Arguably, there is nothing more valuable than cultivating the habit of bringing yourself back to the here and now and ‘seeing’ what’s in front of you with a new set of eyes. Learning (throughout life) to be emotionally present with yourself and others provides you with a whole new lens through which to experience the nuances of human relationships, and life in general. Remembering to be mindfully aware of (and connected to) yourself and others in the present moment is like putting on 3D glasses in a movie theater where everything on the screen comes to life in an entirely new way. Plugging yourself into the here and now is ordinary and electrifying at the same time, not only to the mind but to the body as well. Everything feels different, more immediate and more charged. Consciously paying attention to these feelings/emotions as they ebb and flow within you is part of what it means to feel the burn on an emotional level.
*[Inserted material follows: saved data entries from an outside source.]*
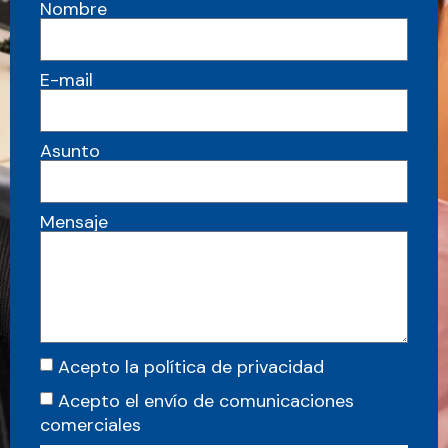
Nombre
E-mail
Asunto
Mensaje
Acepto la política de privacidad
Acepto el envío de comunicaciones
comerciales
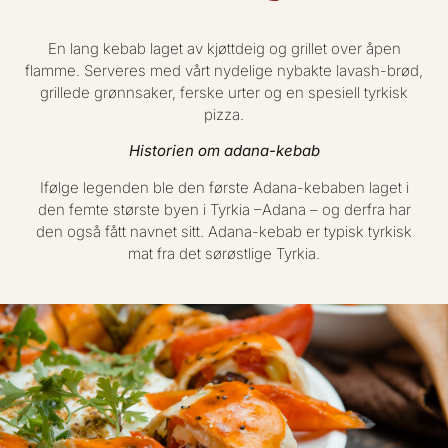
En lang kebab laget av kjøttdeig og grillet over åpen
flamme. Serveres med vårt nydelige nybakte lavash-brød,
grillede grønnsaker, ferske urter og en spesiell tyrkisk
pizza.
Historien om adana-kebab
Ifølge legenden ble den første Adana-kebaben laget i
den femte største byen i Tyrkia –Adana – og derfra har
den også fått navnet sitt. Adana-kebab er typisk tyrkisk
mat fra det sørøstlige Tyrkia.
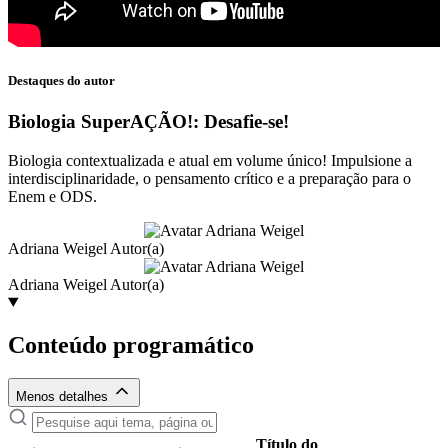
Destaques do autor
Biologia SuperAÇÃO!: Desafie-se!
Biologia contextualizada e atual em volume único! Impulsione a
interdisciplinaridade, o pensamento crítico e a preparação para o
Enem e ODS.
Adriana Weigel
Autor(a)
Adriana Weigel
Autor(a)
Conteúdo programático
Menos detalhes
Título do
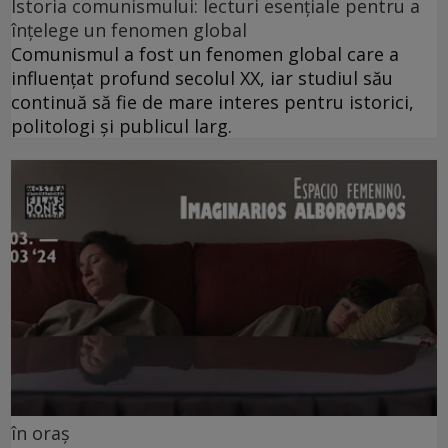
Istoria comunismului: lecturi esențiale pentru a
înțelege un fenomen global
Comunismul a fost un fenomen global care a
influențat profund secolul XX, iar studiul său
continuă să fie de mare interes pentru istorici,
politologi și publicul larg.
în oraș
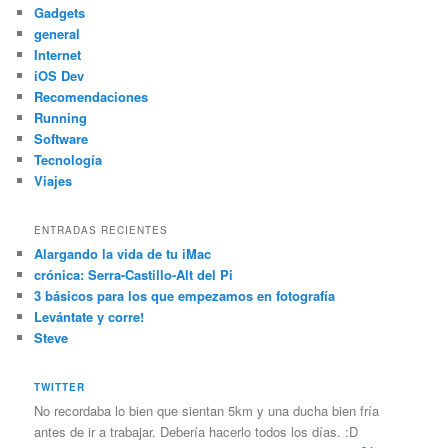
Gadgets
general
Internet
iOS Dev
Recomendaciones
Running
Software
Tecnología
Viajes
ENTRADAS RECIENTES
Alargando la vida de tu iMac
crónica: Serra-Castillo-Alt del Pi
3 básicos para los que empezamos en fotografía
Levántate y corre!
Steve
TWITTER
No recordaba lo bien que sientan 5km y una ducha bien fría
antes de ir a trabajar. Debería hacerlo todos los días. :D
Ok, but how does this all relate to emotional pain/discomfort?

Like this: to practice mindfulness, to consciously feel, observe and ‘be present with’ your own (and others’) emotional pain/discomfort is a game-changer. It truly is. To regularly practice ‘presence’ (with self and others) while you are feeling emotional pain/discomfort is quite simply a personal revolution. Little by little, over time, it changes everything.

To enter more deeply into your own emotional pain/discomfort as it arises and to consciously/viscerally feel it on a consistent basis (rather than running, avoiding, minimizing or numbing) transforms those experiences, and transforms you and your relationships in the process, one day at a time. As Kahlil Gibran writes, “The deeper the sorrow carves into your being the more joy you can contain. Is not the cup that holds your wine the very cup that was burned in the potter’s oven?”
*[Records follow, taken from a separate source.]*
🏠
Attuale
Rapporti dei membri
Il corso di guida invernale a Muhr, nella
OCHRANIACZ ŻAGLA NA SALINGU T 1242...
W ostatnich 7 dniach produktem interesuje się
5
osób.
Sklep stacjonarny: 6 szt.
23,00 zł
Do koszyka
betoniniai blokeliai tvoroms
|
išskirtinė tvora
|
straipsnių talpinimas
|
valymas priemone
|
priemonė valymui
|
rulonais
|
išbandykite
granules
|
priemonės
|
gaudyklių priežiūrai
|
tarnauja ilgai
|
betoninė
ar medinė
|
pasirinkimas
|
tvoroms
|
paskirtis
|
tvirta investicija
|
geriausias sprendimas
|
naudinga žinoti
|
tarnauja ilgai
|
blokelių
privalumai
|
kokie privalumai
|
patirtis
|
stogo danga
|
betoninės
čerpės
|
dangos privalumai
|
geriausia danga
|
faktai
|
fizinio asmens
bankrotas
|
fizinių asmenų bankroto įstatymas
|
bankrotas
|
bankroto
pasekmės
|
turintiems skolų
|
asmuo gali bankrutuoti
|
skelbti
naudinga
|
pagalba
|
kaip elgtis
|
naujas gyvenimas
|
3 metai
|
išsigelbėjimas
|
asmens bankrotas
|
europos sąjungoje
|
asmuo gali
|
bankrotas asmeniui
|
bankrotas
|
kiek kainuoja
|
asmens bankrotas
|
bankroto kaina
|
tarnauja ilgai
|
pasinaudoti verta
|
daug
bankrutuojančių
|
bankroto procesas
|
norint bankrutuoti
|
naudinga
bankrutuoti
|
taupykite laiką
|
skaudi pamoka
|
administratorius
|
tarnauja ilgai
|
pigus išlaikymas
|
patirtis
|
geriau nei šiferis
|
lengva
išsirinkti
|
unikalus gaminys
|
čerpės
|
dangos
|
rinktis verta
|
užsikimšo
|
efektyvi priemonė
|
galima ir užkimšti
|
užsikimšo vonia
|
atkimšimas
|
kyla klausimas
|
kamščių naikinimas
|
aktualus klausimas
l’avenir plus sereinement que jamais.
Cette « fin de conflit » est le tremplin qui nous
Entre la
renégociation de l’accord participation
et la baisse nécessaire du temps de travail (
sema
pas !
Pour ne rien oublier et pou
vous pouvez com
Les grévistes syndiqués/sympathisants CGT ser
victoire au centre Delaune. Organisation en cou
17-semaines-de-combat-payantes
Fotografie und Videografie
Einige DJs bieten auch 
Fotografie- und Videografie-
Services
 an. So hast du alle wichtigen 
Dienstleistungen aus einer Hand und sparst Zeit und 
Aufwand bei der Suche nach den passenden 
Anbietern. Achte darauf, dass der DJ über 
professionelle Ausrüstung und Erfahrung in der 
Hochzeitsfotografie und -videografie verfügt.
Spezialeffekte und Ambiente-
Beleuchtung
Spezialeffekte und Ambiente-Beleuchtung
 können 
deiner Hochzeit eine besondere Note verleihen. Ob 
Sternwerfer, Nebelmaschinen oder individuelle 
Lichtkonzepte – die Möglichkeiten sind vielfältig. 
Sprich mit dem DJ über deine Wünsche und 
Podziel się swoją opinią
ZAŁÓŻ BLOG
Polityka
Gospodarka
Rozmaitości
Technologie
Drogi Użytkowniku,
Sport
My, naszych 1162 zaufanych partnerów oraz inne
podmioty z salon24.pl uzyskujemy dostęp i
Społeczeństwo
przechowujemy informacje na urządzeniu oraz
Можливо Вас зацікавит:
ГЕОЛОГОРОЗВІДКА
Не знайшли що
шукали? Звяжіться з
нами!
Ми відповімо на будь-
emotional pain can be a powerful teacher

It is an enormously wise investment to start relating to your own emotional pain/discomfort as your teacher, as something you need to learn from, as something to get closer to and as a valid/valuable/important aspect of human experience. This represents a complete paradigm shift away from the belief that you should feel embarrassed or ashamed about being in emotional pain. Being alienated and in perpetual inner conflict with one’s own emotionality truly sets the stage for the intensification of addiction, anxiety, codependency and other problems in living. Fortunately, the world of therapy in NYC and beyond is understanding this more and more as a result of developments in cognitive behavioral therapy and relational theory.
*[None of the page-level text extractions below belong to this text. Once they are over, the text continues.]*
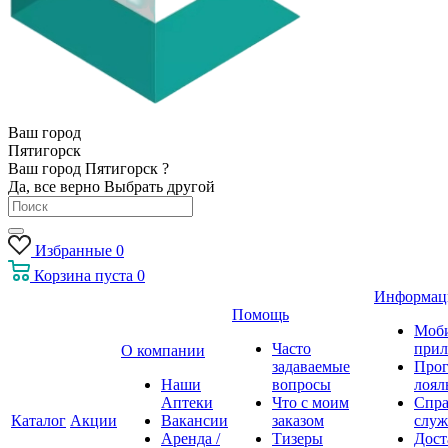
Ваш город
Пятигорск
Ваш город Пятигорск ?
Да, все верно
Выбрать другой
Избранные
0
Корзина
пуста
0
Информац
Помощь
Моб
Часто
прил
О компании
задаваемые
Про
Наши
вопросы
лоял
Аптеки
Что с моим
Спра
Каталог
Акции
Вакансии
заказом
служ
Аренда /
Тизеры
Дост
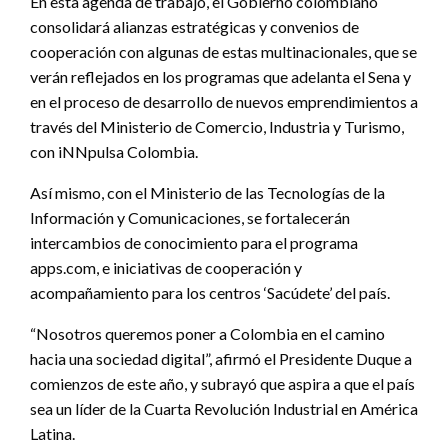
En esta agenda de trabajo, el Gobierno colombiano
consolidará alianzas estratégicas y convenios de
cooperación con algunas de estas multinacionales, que se
verán reflejados en los programas que adelanta el Sena y
en el proceso de desarrollo de nuevos emprendimientos a
través del Ministerio de Comercio, Industria y Turismo,
con iNNpulsa Colombia.
Así mismo, con el Ministerio de las Tecnologías de la
Información y Comunicaciones, se fortalecerán
intercambios de conocimiento para el programa
apps.com, e iniciativas de cooperación y
acompañamiento para los centros ‘Sacúdete’ del país.
“Nosotros queremos poner a Colombia en el camino
hacia una sociedad digital”, afirmó el Presidente Duque a
comienzos de este año, y subrayó que aspira a que el país
sea un líder de la Cuarta Revolución Industrial en América
Latina.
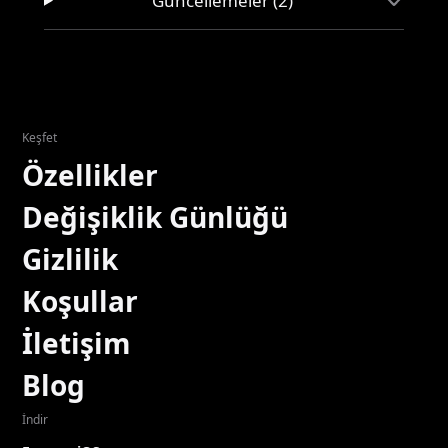
Güncellemeler (2)
Keşfet
Özellikler
Değişiklik Günlüğü
Gizlilik
Koşullar
İletişim
Blog
İndir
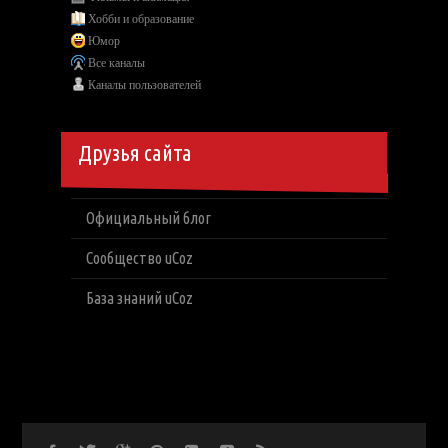
Хобби и образование
Юмор
Все каналы
Каналы пользователей
Друзья сайта
Официальный блог
Сообщество uCoz
База знаний uCoz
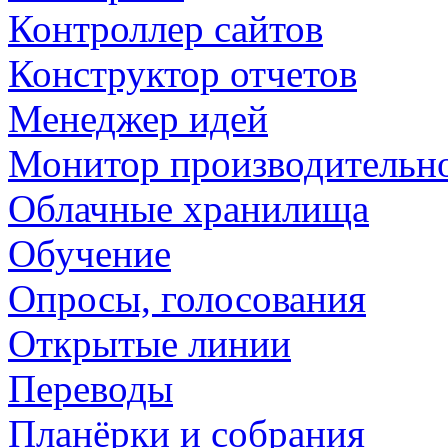
Контроллер сайтов
Конструктор отчетов
Менеджер идей
Монитор производительн
Облачные хранилища
Обучение
Опросы, голосования
Открытые линии
Переводы
Планёрки и собрания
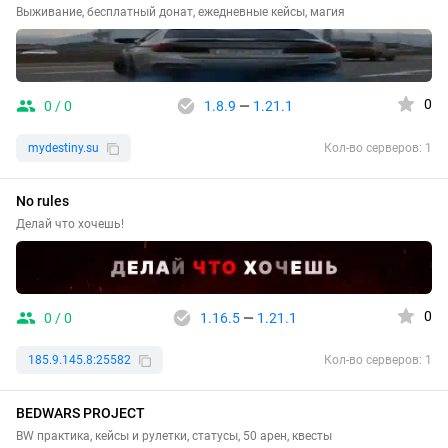
Выживание, бесплатный донат, ежедневные кейсы, магия
0
0 / 0
1.8.9
—
1.21.1
mydestiny.su
Кол-во серверов: 1
No rules
Делай что хочешь!
0
0 / 0
1.16.5
—
1.21.1
185.9.145.8:25582
Кол-во серверов: 1
BEDWARS PROJECT
BW практика, кейсы и рулетки, статусы, 50 арен, квесты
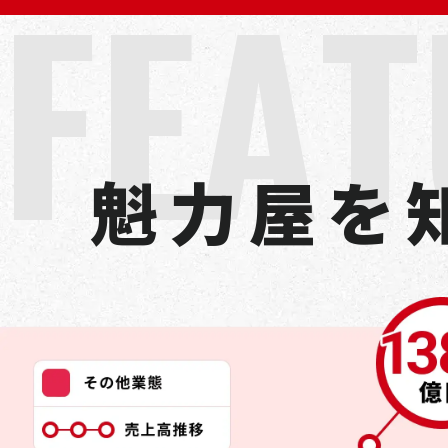
F
E
A
T
魁
力
屋
を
As you cultivate the habit of embracing your own emotional pain/discomfort, the unavoidable emotional challenges of daily life become a means to meaningful learning and growth in your life. But don’t take my word for it. Try it and see for yourself, through the crucible of your own experience.

And if you decide to do so, here’s a cognitive reframe that you can say to yourself whenever you so desire:

My emotional pain/discomfort is simply a natural resource, a raw material that I am learning to be with, understand and utilize in the building of a deep, meaningful and authentic life. I refuse to be ashamed or run from it any longer, or to beat myself up over it. Emotional pain is a valid aspect of my experience just as it is for others who suffer from the same ‘condition’ that I do…the HUMAN condition.

one response

  1. Sharon says:

    This is so true. I realised that my emotional life was like my cupboard under the stairs which was stuffed with everything which was left lying around;In an attempt to make everything look tidy on the surface.The trouble is that all the mess would push the door open and nothing could be found.My emotional life was much the same,everything looking nice on the outside but a total anxious and depressed mess on the inside waiting to errupt.